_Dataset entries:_
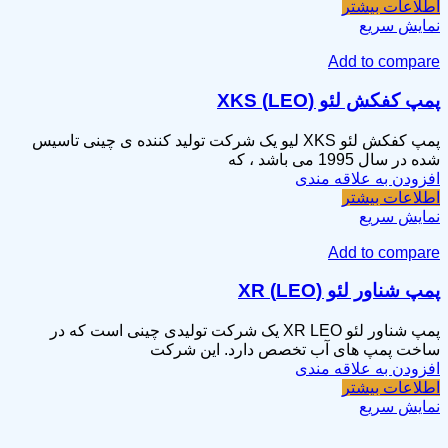
اطلاعات بیشتر
نمایش سریع
Add to compare
پمپ کفکش لئو (LEO) XKS
پمپ کفکش لئو XKS لیو یک شرکت تولید کننده ی چینی تاسیس
شده در سال 1995 می باشد ، که
افزودن به علاقه مندی
اطلاعات بیشتر
نمایش سریع
Add to compare
پمپ شناور لئو (LEO) XR
پمپ شناور لئو XR LEO یک شرکت تولیدی چینی است که در
ساخت پمپ های آب تخصص دارد. این شرکت
افزودن به علاقه مندی
اطلاعات بیشتر
نمایش سریع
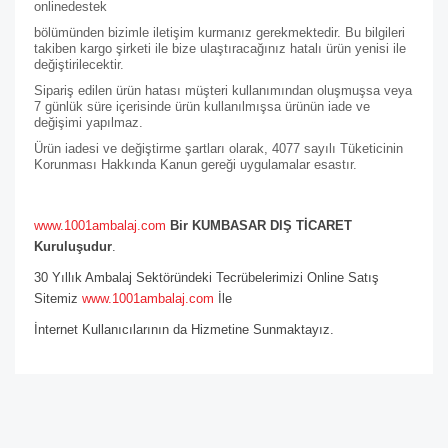
online
destek
bölümünden bizimle iletişim kurmanız gerekmektedir. Bu bilgileri
takiben kargo şirketi ile bize ulaştıracağınız hatalı ürün yenisi ile
değiştirilecektir.
Sipariş edilen ürün hatası müşteri kullanımından oluşmuşsa veya
7 günlük süre içerisinde ürün kullanılmışsa ürünün iade ve
değişimi yapılmaz.
Ürün iadesi ve değiştirme şartları olarak, 4077 sayılı Tüketicinin
Korunması Hakkında Kanun gereği uygulamalar esastır.
www.1001ambalaj.com
Bir KUMBASAR DIŞ TİCARET
Kuruluşudur
.
30 Yıllık Ambalaj Sektöründeki Tecrübelerimizi Online Satış
Sitemiz
www.1001ambalaj.com
İle
İnternet Kullanıcılarının da Hizmetine Sunmaktayız.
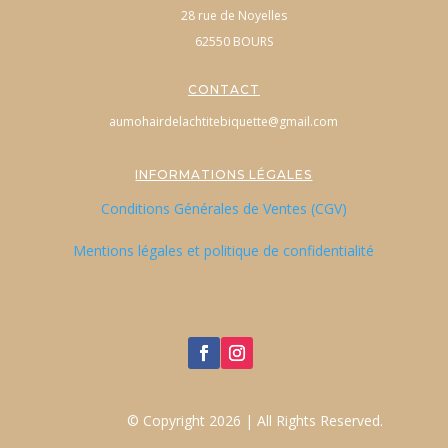
28 rue de Noyelles
62550 BOURS
CONTACT
aumohairdelachtitebiquette@gmail.com
INFORMATIONS LÉGALES
Conditions Générales de Ventes (CGV)
Mentions légales et politique de confidentialité
© Copyright 2026 | All Rights Reserved.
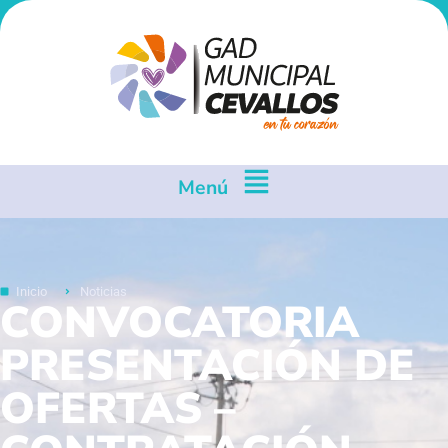
Menú
Inicio
Noticias
CONVOCATORIA
PRESENTACIÓN DE
OFERTAS –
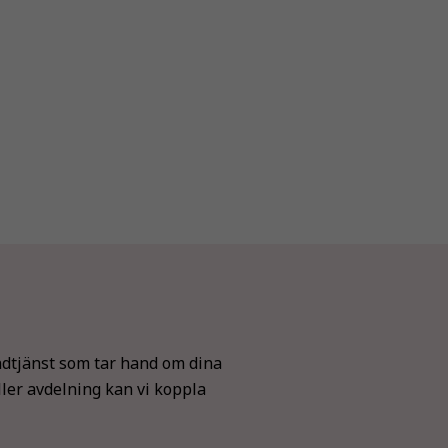
Nödvändiga
Dessa kakor
dtjänst som tar hand om dina
går inte att
ller avdelning kan vi koppla
välja bort. De
behövs för
att hemsidan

_REQUIREMENT:_ Output the lines, exactly: the first line of the entries above, every line after it, and the line with "پمپ شناور لئو (LEO) XR" as the last. No pictures.

_OUTPUT:_
اطلاعات بیشتر
نمایش سریع
Add to compare
پمپ کفکش لئو (LEO) XKS
پمپ کفکش لئو XKS لیو یک شرکت تولید کننده ی چینی تاسیس
شده در سال 1995 می باشد ، که
افزودن به علاقه مندی
اطلاعات بیشتر
نمایش سریع
Add to compare
پمپ شناور لئو (LEO) XR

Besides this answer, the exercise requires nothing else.